None of those relationships lasted.
'Misconceptions' hiding the real Marilyn
While the public was used to seeing her on screen as the sexy but ditzy blonde, the real-life Marilyn was very different.
"I think that the public can have misconceptions," Mr Schreiner says.
"Certainly the studio promoted the image of her being a 'dumb blonde'. She was far from dumb.
"She was incredibly witty and clever, and she really was a very smart girl.
"When she read books, she was reading philosophers and very in-depth books.
"She was not reading a cheap novel. She was into always educating herself."
However, what was it about the starlet that captured the public's attention? Was it her looks? Her acting talent? Her troubled personal life?
Some researchers think it's because she represents a moment in history where there was a massive cultural shift.
"Monroe, for a lot of people, personifies the 1950s in general, that kind of Playboy culture," Syracuse University's film and screen studies associate professor Will Scheibel says.
"The fact that her image, her star was on the rise at the same moment that there were all of these kind of transformations in film and popular culture, allowing for — or encouraging — sort of more sexually liberated attitudes.
"We see this in popular literature. We see this in films.
"And, so, Monroe is … like the nexus point for a lot of those changes in the 1950s."
Her legacy lives on
Monroe is still a global icon, much imitated by modern-day celebrities.
However, Dr Scheibel says, perceptions of what kind of woman she was have changed.
"When we talk about Marilyn Monroe, we're talking about both the sex symbol and this other side that was more concealed in the 1950s," he says.
"In the 1950s, I think there was this assumption that her value lied exclusively just in her sexual appeal and that she wasn't talented and she was really that dumb, you know.
"And I think now people understand that that was a performance."
One image that stands the test of time is a photograph taken to promote the movie The Seven Year Itch.
Monroe posed for the press over a subway grate, a gust of air blowing her dress up.
AP photographer Matty Zimmerman took the photo that became one of the most instantly recognisable celebrity photos in the world.
His former colleague, Hal Buell, has his own theory as to why the picture became so famous.
"Marilyn was the ultimate sexual symbol, and yet there was a naivety about her that was a contradiction," he says.

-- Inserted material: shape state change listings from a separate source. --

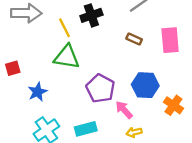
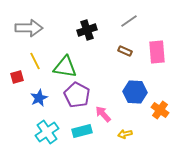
yellow line: (64, 28) -> (35, 61), moved
purple pentagon: (100, 88) -> (77, 95), moved
pink arrow: (124, 110) -> (103, 114), moved

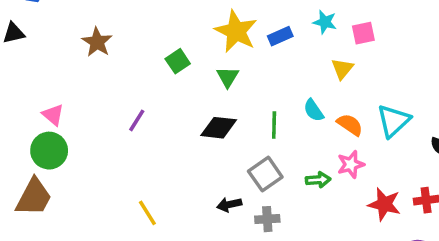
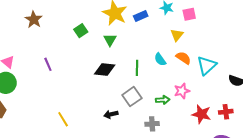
purple line: (137, 120) -> (48, 64), moved, turned -56
orange semicircle: (350, 125) -> (183, 58), moved
gray cross: (267, 219) -> (152, 124), moved

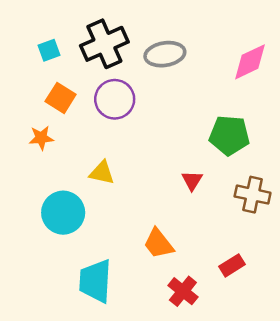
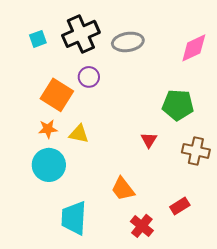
orange square: (61, 98) -> (57, 95), moved, size x1.4
purple circle: (115, 99) -> (89, 77), size x0.7
orange star: (41, 138) -> (48, 129), moved

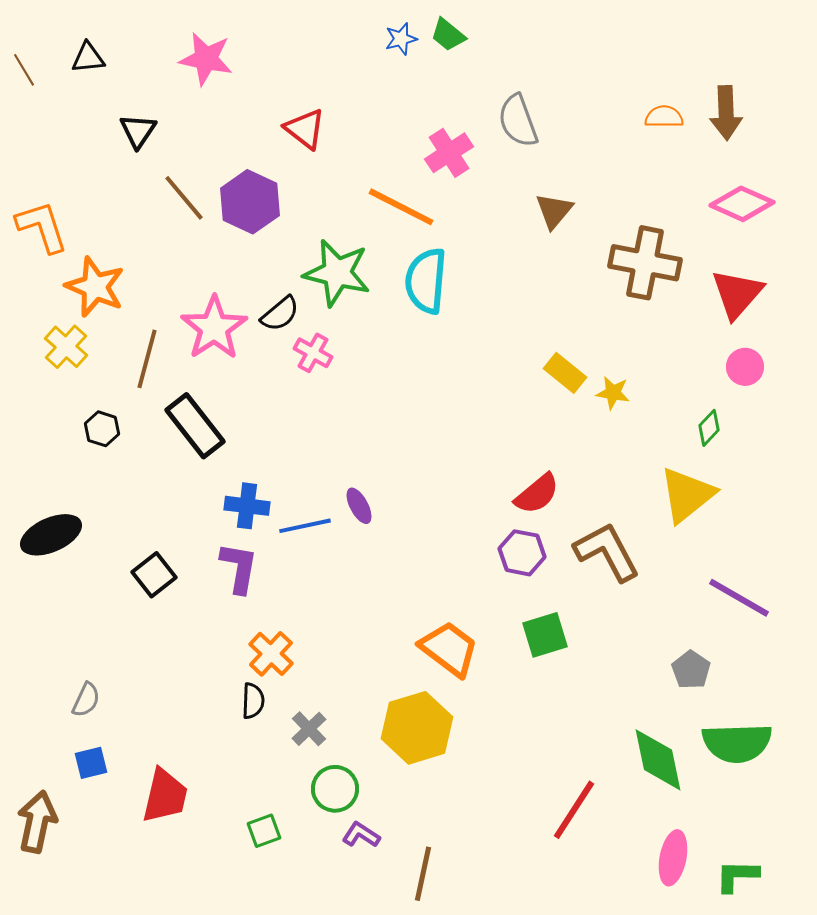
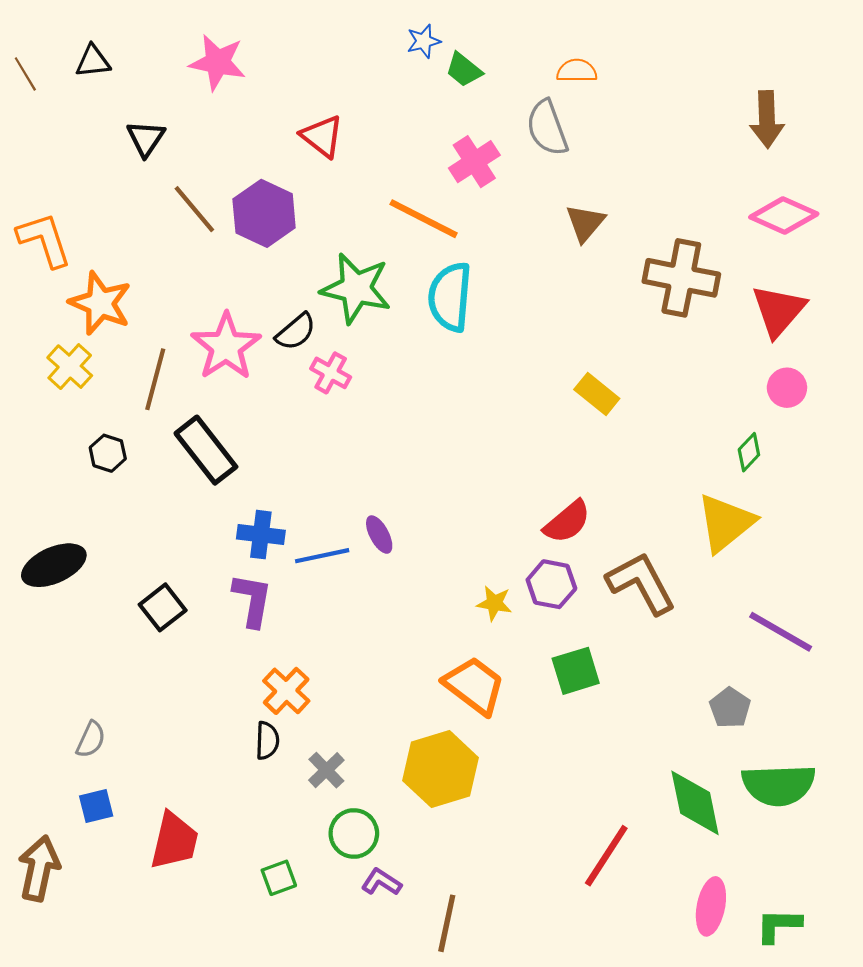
green trapezoid: (448, 35) -> (464, 70), moved
orange semicircle: (664, 117) -> (577, 71), moved
yellow star: (613, 393) -> (494, 603), moved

"And there she is, her little panties showing, and her legs showing. And yet her attempt to hold the skirt down. It kind of caught the eye.
"The picture had, for its time, had a sensual appeal that was a striking."
More recently, her name made front page news because reality TV star Kim Kardashian appeared at the Met Gala with the dress Monroe wore when she provocatively sang Happy Birthday to then-US president John F Kennedy.
Then there were rumours that Marilyn had an affair with the president.
Monroe died of a barbiturate overdose after a long struggle with her mental and physical health, including a substance abuse problem that lasted years.
Fans are left to wonder what she might have achieved had she lived.
"Well, I think it's very clear that Marilyn wanted to move beyond the blonde bombshell that the studios were pegging her in. And that's why she formed her own production company," Dr Schreiner says.
"And she produced two really, really good films, Prince and the Showgirl, and Bus Stop.
"And I think, plus, she was working at the Actors Studio with Lee Strasberg in New York, really trying to hone her skills as an actress because she really wanted to be a much-better actress and not be considered just a sex symbol.
"That was not her goal. And she was on that road, definitely."
Marilyn's body was discovered on her bed by a maid in the early hours of the morning of August 5, 1962.
An empty bottle of the sedative pentobarbital was reportedly found on the bed.